Unraveling Molecular Diffusion Behaviors on the Acidic Sites of H‐ZSM‐5 Zeolite Using Time‐Resolved In Situ FT‐IR Technique

Abstract

AbstractZeolites, renowned for their abundant crystalline structures and moderate acidities, have garnered significant attention in industrial chemical processes. Among them, the diffusion behaviors of various hydrocarbons within zeolite play a pivotal role due to their profound impact on product selectivity and separation efficiency. While acid sites are essential in determining the catalytic performance of zeolites, their effect on intra‐crystalline diffusivities has often been neglected in catalyst design.
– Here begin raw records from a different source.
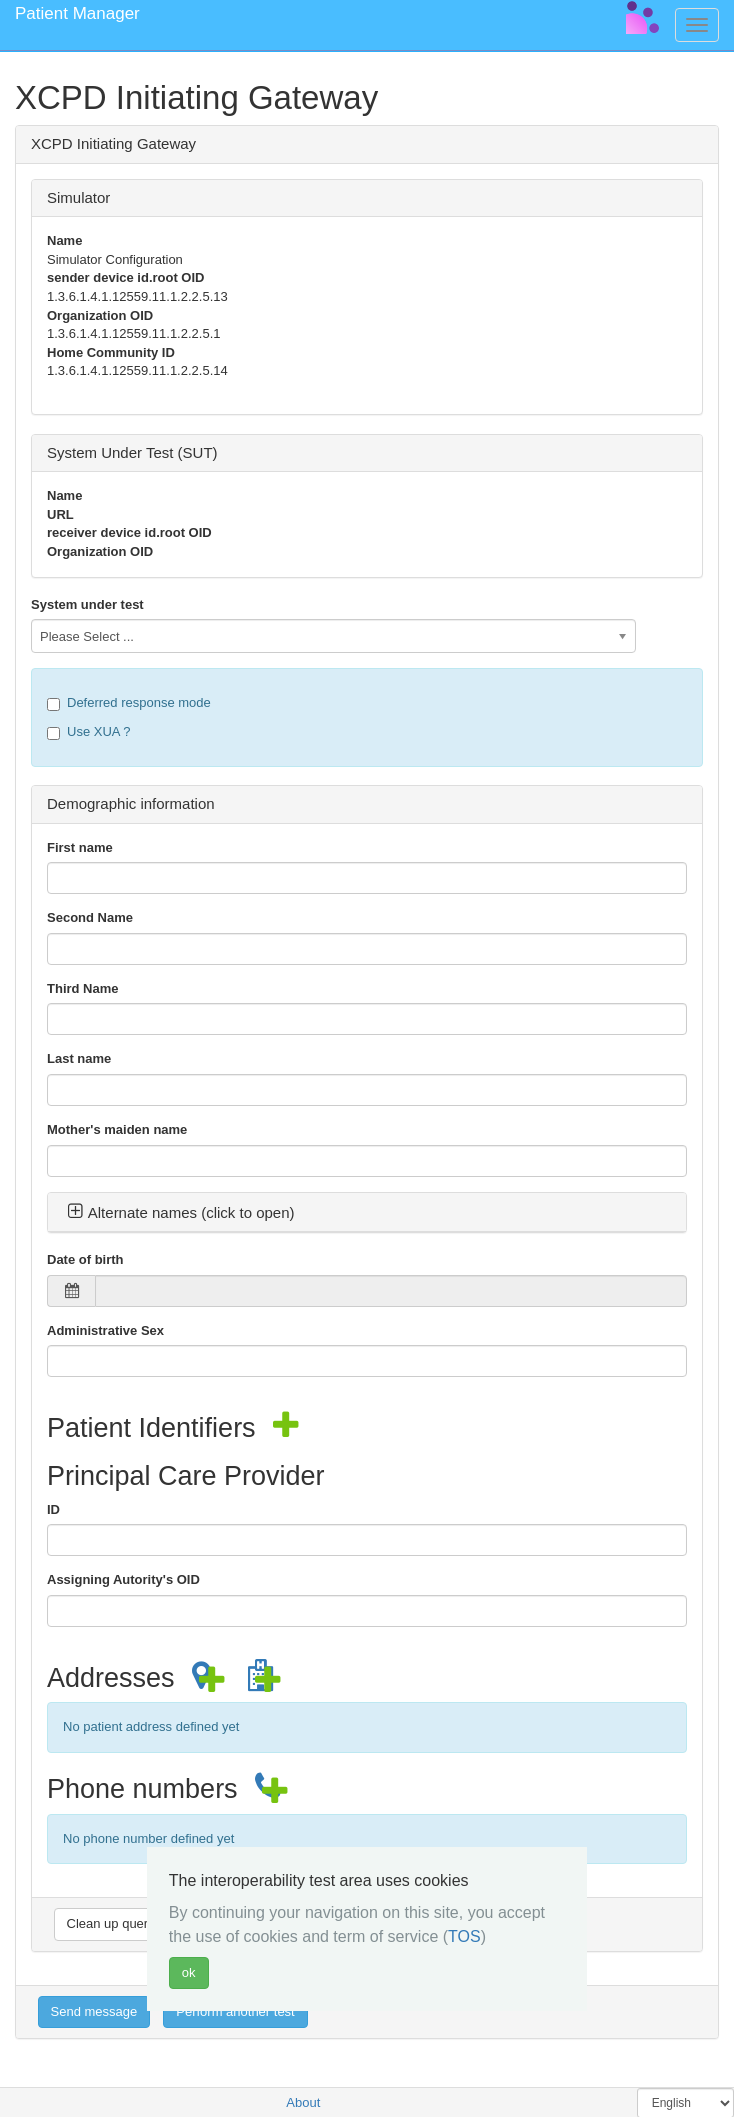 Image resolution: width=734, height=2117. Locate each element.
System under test (87, 604)
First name (80, 847)
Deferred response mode (129, 703)
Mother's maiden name (117, 1129)
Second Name (90, 917)
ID (53, 1509)
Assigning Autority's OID (123, 1579)
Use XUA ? (89, 732)
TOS (464, 1936)
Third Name (83, 988)
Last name (79, 1058)
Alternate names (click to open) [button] (181, 1212)
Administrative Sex (105, 1330)
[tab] (367, 1213)
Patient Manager (77, 13)
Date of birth (85, 1259) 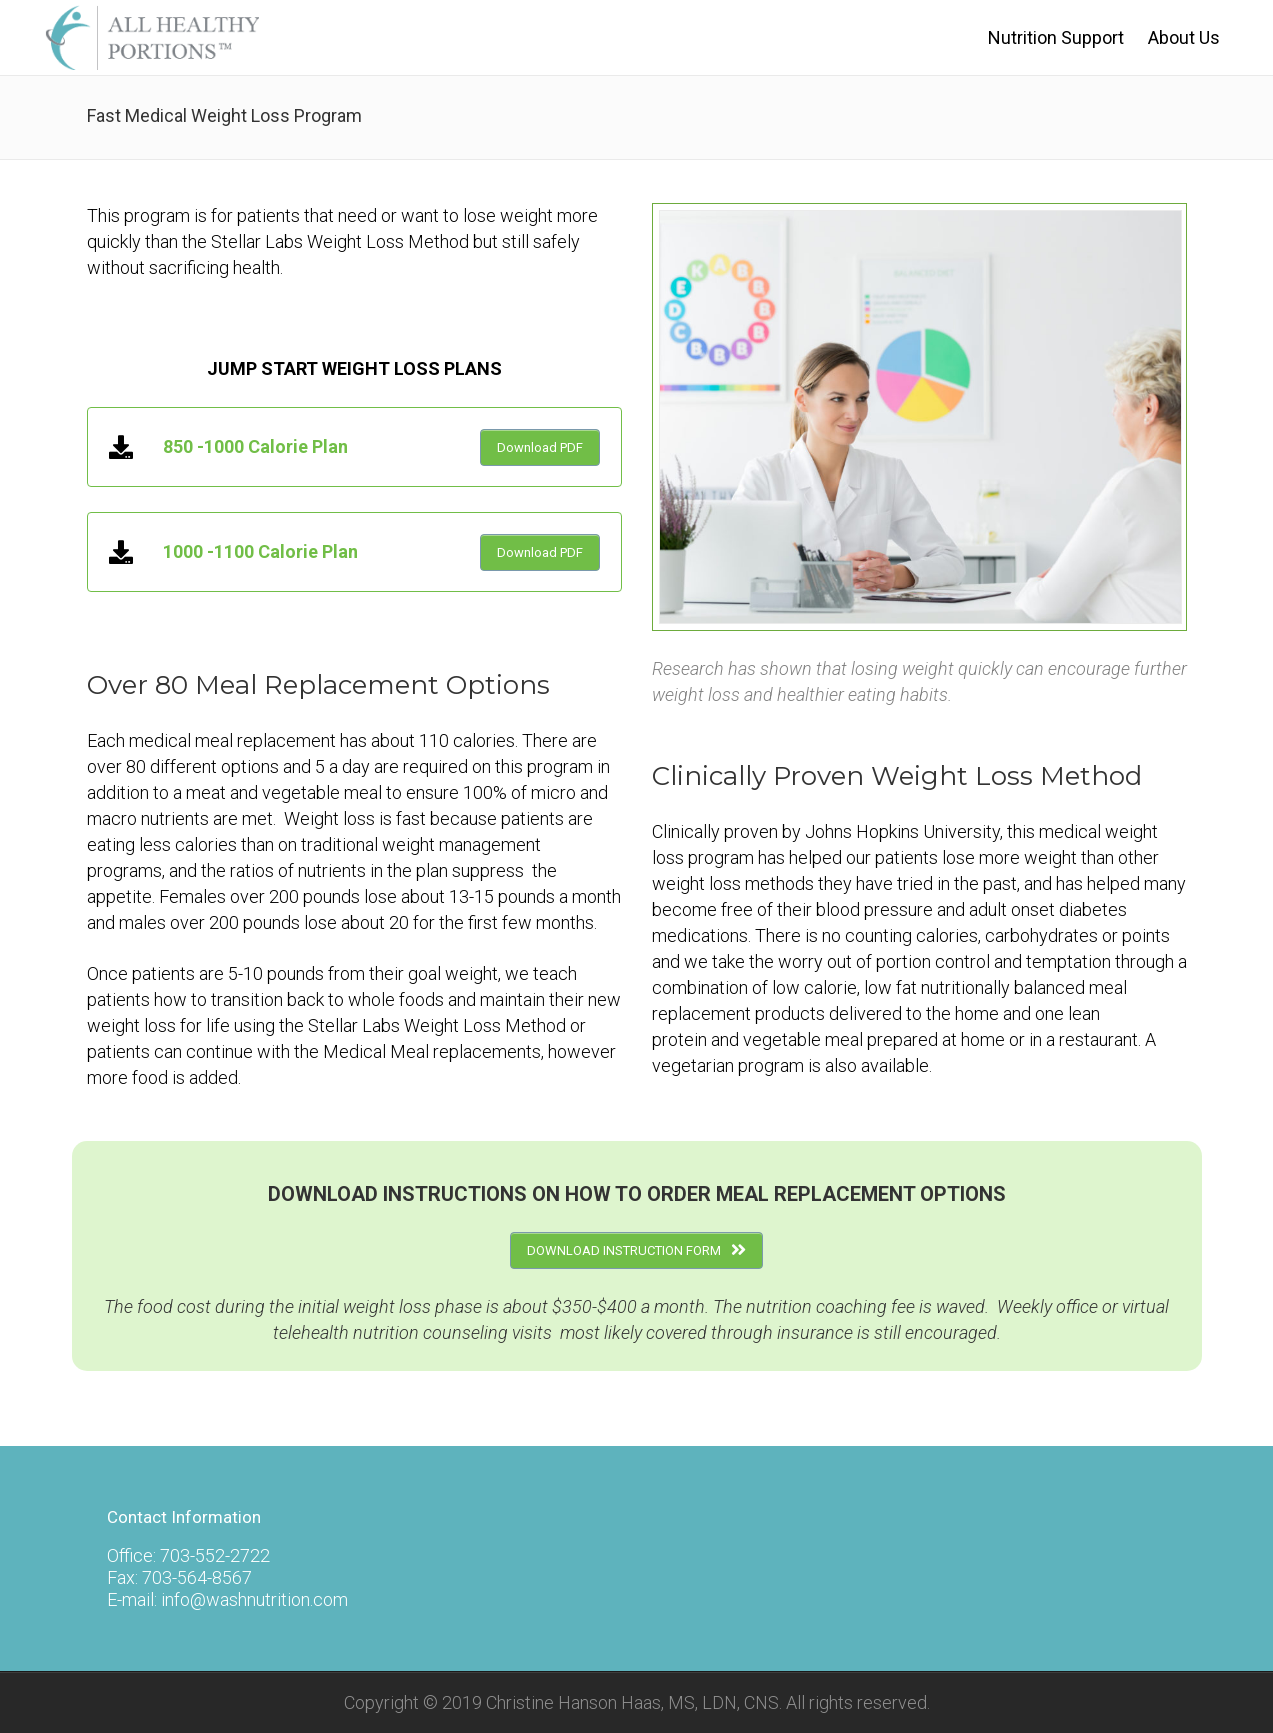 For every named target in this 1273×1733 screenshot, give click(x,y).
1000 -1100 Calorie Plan (260, 551)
Herein, we employ a homemade time‐resolved in situ Fourier Transform Infrared (TR in situ FT‐IR) spectroscopy to investigate the intricate interplay between Brønsted acid sites and various probe molecules. Our study reveals that an augmentation in the density of Brønsted acid sites within H‐ZSM‐5 zeolites remarkably enhances the diffusivity of 1‐butene, in stark contrast to the behavior observed for iso‐butane. This contrasting effect in diffusivity is attributed to the distinct nature of interactions between alkenes and alkanes with Brønsted acid sites. Specifically, the π‐H interactions between alkenes and acid sites act as a driving force, propelling the alkene molecules forward through the zeolite pores. These findings offer valuable insights into designing tailored zeolites with specific acid site properties, controlling the transport behaviors of various probe molecules, and promising new avenues for catalysis and separation.